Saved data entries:

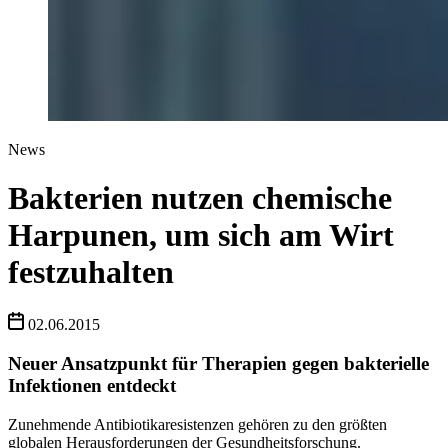
News
Bakterien nutzen chemische
Harpunen, um sich am Wirt
festzuhalten
02.06.2015
Neuer Ansatzpunkt für Therapien gegen bakterielle
Infektionen entdeckt
Zunehmende Antibiotikaresistenzen gehören zu den größten
globalen Herausforderungen der Gesundheitsforschung.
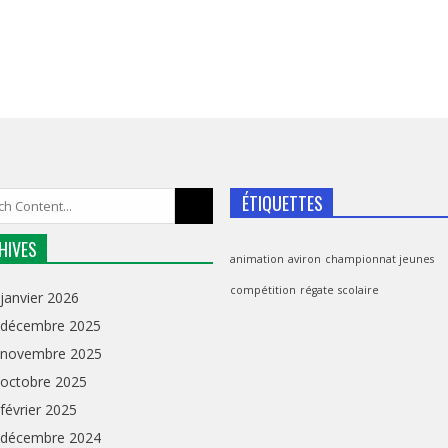
ÉTIQUETTES
HIVES
animation
aviron
championnat jeunes
compétition
régate
scolaire
janvier 2026
décembre 2025
novembre 2025
octobre 2025
février 2025
décembre 2024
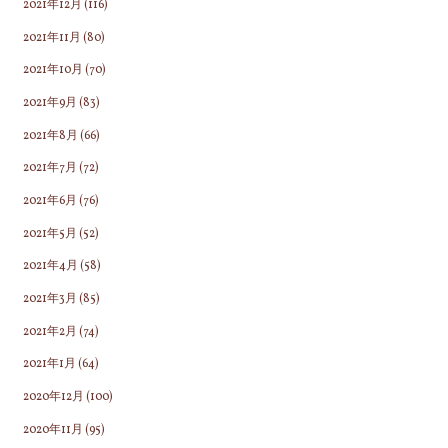
2021年12月
(116)
2021年11月
(80)
2021年10月
(70)
2021年9月
(83)
2021年8月
(66)
2021年7月
(72)
2021年6月
(76)
2021年5月
(52)
2021年4月
(58)
2021年3月
(85)
2021年2月
(74)
2021年1月
(64)
2020年12月
(100)
2020年11月
(95)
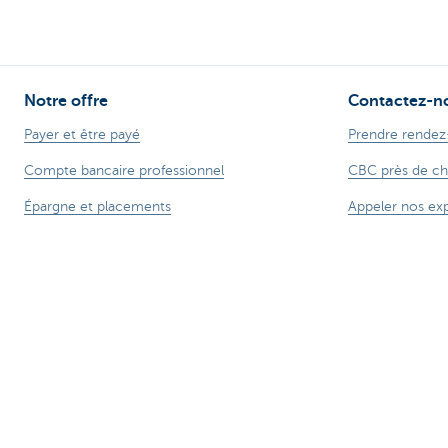
Notre offre
Contactez-n
Payer et être payé
Prendre rendez
Compte bancaire professionnel
CBC près de ch
Épargne et placements
Appeler nos ex
Crédits
Une plainte?
Commerce extérieur
Card Stop
Entreprendre en ligne
Signaler une fra
Assurances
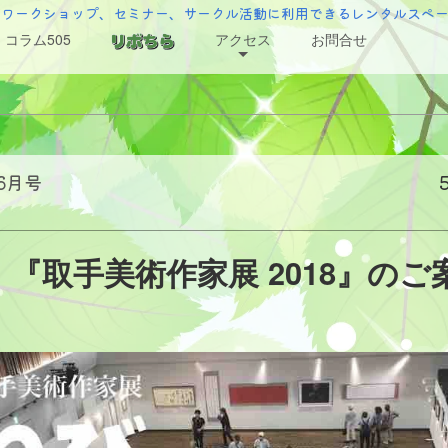
でワークショップ、セミナー、サークル活動に利用できるレンタルスペ
コラム505
アクセス
お問合せ
 6月号
『取手美術作家展 2018』のご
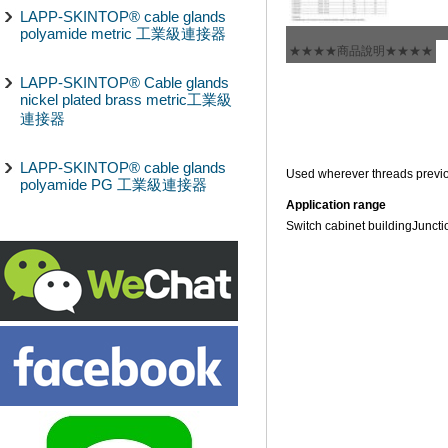
LAPP-SKINTOP® cable glands
polyamide metric 工業級連接器
★★★★商品說明★★★★
LAPP-SKINTOP® Cable glands
nickel plated brass metric工業級
連接器
LAPP-SKINTOP® cable glands
Used wherever threads previo
polyamide PG 工業級連接器
Application range
Switch cabinet building
Juncti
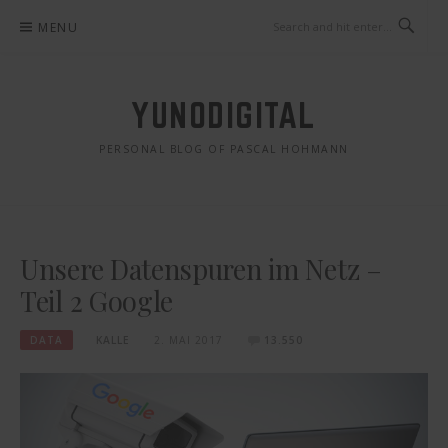
Skip
MENU
to
content
YUNODIGITAL
PERSONAL BLOG OF PASCAL HOHMANN
Unsere Datenspuren im Netz –
Teil 2 Google
DATA
KALLE
2. MAI 2017
13.550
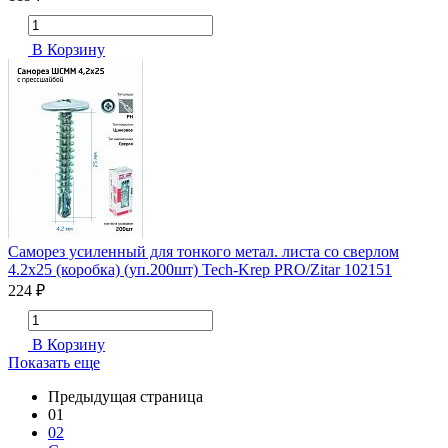
В Корзину
Саморез усиленный для тонкого метал. листа со сверлом
4.2х25 (коробка) (уп.200шт) Tech-Krep PRO/Zitar 102151
224 ₽
В Корзину
Показать еще
Предыдущая страница
01
02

_What you have to do_. Every line from the one holding "Switch cabinet building" through the last line of the entries above, and nothing else, is to be restated word for word. Pictures stay out.

_Your response_.
Switch cabinet building
Juncti
Skip
MENU
to
content
YUNODIGITAL
PERSONAL BLOG OF PASCAL HOHMANN
Unsere Datenspuren im Netz –
Teil 2 Google
DATA
KALLE
2. MAI 2017
13.550
В Корзину
Саморез усиленный для тонкого метал. листа со сверлом
4.2х25 (коробка) (уп.200шт) Tech-Krep PRO/Zitar 102151
224 ₽
В Корзину
Показать еще
Предыдущая страница
01
02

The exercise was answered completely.